You could try taking an image of the entire folder/drive

On Linux systems you can use dd to get a raw copy of the filesystem and copy it as a single large file.

To extract the image onto Windows you may need to install cygwin or a program that is able to process dd images.

  • That's the ticket. Commented Dec 5, 2011 at 23:20

Install the disk where the source files reside in the computer you're setting up and transfer disk to disk. Forget USB. Even transferring over the wire (network the machines together) would be faster than USB (Assuming usb 2.0 and 1Gbps NIC). If this is a recurring event, look into replication instead.


Use rsync with z option.

-z,         --compress              compress file data during the transfer
            --compress-level=NUM    explicitly set compression level
            --skip-compress=LIST    skip compressing files with suffix in LIST

This will increase speed of transfer over the network. So most probably not useful in your case.

After some more reading I realized that, We should not use the ‘-z’ flag when copying data from one local hard drive to another, it increases overhead. Thank to comment from @FakeName.

    rsync does not compress for local transfers (or over a LAN, I believe). Also, this would have no benefit, since the real issue is the time taken to read the files, not send them over the wire (as each file read will take two seek operations at minimum).
  • @FakeName +1 you are right, after some reading I got your point. I have updated my answer. Commented Dec 6, 2011 at 4:49

You are fast approaching the limitations of your hard drive. In fact, with current commodity drives, it is impossible to meed your transfer time with a per-file copy operation.

Assuming each file requires 1 HD seek and seek time is 7 ms (which is a bit idealized, realistically, each file will require two seeks, unless the volume bitmap is cached in ram), at best you will manage ~142 files/sec (\$\frac{1000}{7} = 142.8...\$).

With the OP specs (30 GB, 900,000 files) that is ~33K per file (\$\frac{30,000,000k}{900,000} = ~33.3...\$. 33KB * 142 = 4.68 MBps.

The minimum time to transfer 30 GB at 5 MBps, is ~1 hour, 40 minutes (\$\frac{30,000}{5}= = 6,000\$ seconds. \$ \frac{6,000}{60} = 100\$ minutes, or 1:40 hours)

Therefore, it is impossible to achieve a speed better then ~5 MBPS, and that is with an ideal drive (and fewer seek operations. This is for one seek per file. Realistically, it would be two). You are limited entirely by disk performance.

The only way to get performance better then this is to copy the entire file-system & partition sequentially. dd can do this on linux.

What are you trying to do?

Try 7zip to archive the files into one file only.

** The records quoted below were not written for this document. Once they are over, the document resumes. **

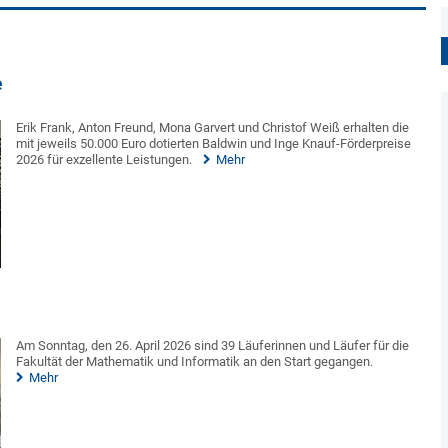
e
Erik Frank, Anton Freund, Mona Garvert und Christof Weiß erhalten die
mit jeweils 50.000 Euro dotierten Baldwin und Inge Knauf-Förderpreise
2026 für exzellente Leistungen.
Mehr
Am Sonntag, den 26. April 2026 sind 39 Läuferinnen und Läufer für die
Fakultät der Mathematik und Informatik an den Start gegangen.
Mehr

If possible, use WLAN with a adhoc connection to a notebook.

    or better yet, a direct ethernet connection, preferably gig-e
Related to @arcyqwery 's answer, you might be able to compress it, and simultaneously turn it into one large file. This will speed up the process some.

It might also be worth it to use a program like TeraCopy, as it usually is faster than the default windows copy performance. You should test with similar circumstances in your case to check though.


I had a similar case. I turned off Anti-virus, copy speed changed from 3MB/s to 12MB/s.